_PROBLEM TO SOLVE_
Nothing but the pictures should be dropped; repeat the rest of the data below exactly.

[Opening INPUT DATA section]

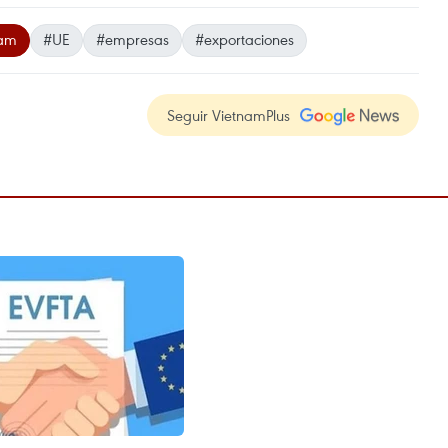
nam
#UE
#empresas
#exportaciones
Seguir VietnamPlus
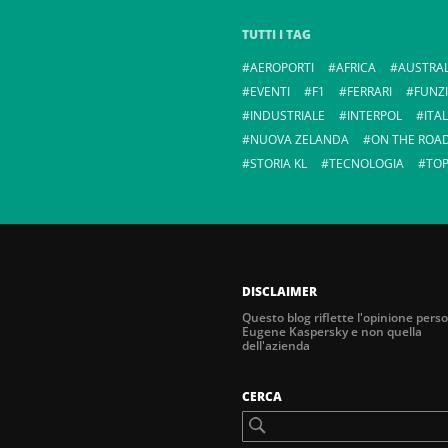
TUTTI I TAG
AEROPORTI
AFRICA
AUSTRAL
EVENTI
F1
FERRARI
FUNZ
INDUSTRIALE
INTERPOL
ITAL
NUOVA ZELANDA
ON THE ROA
STORIA KL
TECNOLOGIA
TOP
DISCLAIMER
Questo blog riflette l'opinione perso
Eugene Kaspersky e non quella
dell'azienda
CERCA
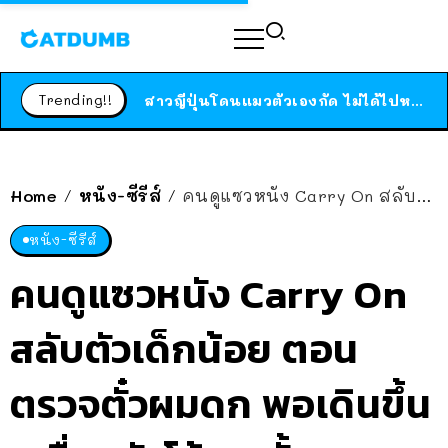
ร้านอาหารในนิวยอร์กประกาศปิดตัวลง หลังอยู่มานานกว่า 45 ปี ติดป้ายขอบคุณลูกค้าทุกคน แถมสูตรทำไวท์ซอสให้แบบจัดเต็ม
สาวญี่ปุ่นโดนแมวตัวเองกัด ไม่ได้ไปหาหมอตั้งแต่เนิ่นๆ สุดท้ายขาบวม กลายเป็นโรคเนื้อเน่า เตือนทาสแมวทั้งหลายให้ระวัง
Trending!!
ได้เวลาเด็กหนวดรวมตัว RF Online Next เปิดให้เล่นแล้ว เกม Sci-Fi MMORPG ระดับตำนาน เล่นได้ทั้งมือถือและ PC
ร้านอาหารในนิวยอร์กประกาศปิดตัวลง หลังอยู่มานานกว่า 45 ปี ติดป้ายขอบคุณลูกค้าทุกคน แถมสูตรทำไวท์ซอสให้แบบจัดเต็ม
สาวญี่ปุ่นโดนแมวตัวเองกัด ไม่ได้ไปหาหมอตั้งแต่เนิ่นๆ สุดท้ายขาบวม กลายเป็นโรคเนื้อเน่า เตือนทาสแมวทั้งหลายให้ระวัง
Home
หนัง-ซีรีส์
คนดูแซวหนัง Carry On สลับตัวเด็กน้อย ตอนตรวจตั๋วผมดก พอเดินขึ้นเครื่องหัวโล้นซะงั้น
/
/
หนัง-ซีรีส์
คนดูแซวหนัง Carry On
สลับตัวเด็กน้อย ตอน
ตรวจตั๋วผมดก พอเดินขึ้น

[Closing INPUT DATA section]

_SOLUTION TO THIS TASK_
nam
#UE
#empresas
#exportaciones
Seguir VietnamPlus
TUTTI I TAG
AEROPORTI
AFRICA
AUSTRAL
EVENTI
F1
FERRARI
FUNZ
INDUSTRIALE
INTERPOL
ITAL
NUOVA ZELANDA
ON THE ROA
STORIA KL
TECNOLOGIA
TOP
DISCLAIMER
Questo blog riflette l'opinione perso
Eugene Kaspersky e non quella
dell'azienda
CERCA
ร้านอาหารในนิวยอร์กประกาศปิดตัวลง หลังอยู่มานานกว่า 45 ปี ติดป้ายขอบคุณลูกค้าทุกคน แถมสูตรทำไวท์ซอสให้แบบจัดเต็ม
สาวญี่ปุ่นโดนแมวตัวเองกัด ไม่ได้ไปหาหมอตั้งแต่เนิ่นๆ สุดท้ายขาบวม กลายเป็นโรคเนื้อเน่า เตือนทาสแมวทั้งหลายให้ระวัง
Trending!!
ได้เวลาเด็กหนวดรวมตัว RF Online Next เปิดให้เล่นแล้ว เกม Sci-Fi MMORPG ระดับตำนาน เล่นได้ทั้งมือถือและ PC
ร้านอาหารในนิวยอร์กประกาศปิดตัวลง หลังอยู่มานานกว่า 45 ปี ติดป้ายขอบคุณลูกค้าทุกคน แถมสูตรทำไวท์ซอสให้แบบจัดเต็ม
สาวญี่ปุ่นโดนแมวตัวเองกัด ไม่ได้ไปหาหมอตั้งแต่เนิ่นๆ สุดท้ายขาบวม กลายเป็นโรคเนื้อเน่า เตือนทาสแมวทั้งหลายให้ระวัง
Home
หนัง-ซีรีส์
คนดูแซวหนัง Carry On สลับตัวเด็กน้อย ตอนตรวจตั๋วผมดก พอเดินขึ้นเครื่องหัวโล้นซะงั้น
/
/
หนัง-ซีรีส์
คนดูแซวหนัง Carry On
สลับตัวเด็กน้อย ตอน
ตรวจตั๋วผมดก พอเดินขึ้น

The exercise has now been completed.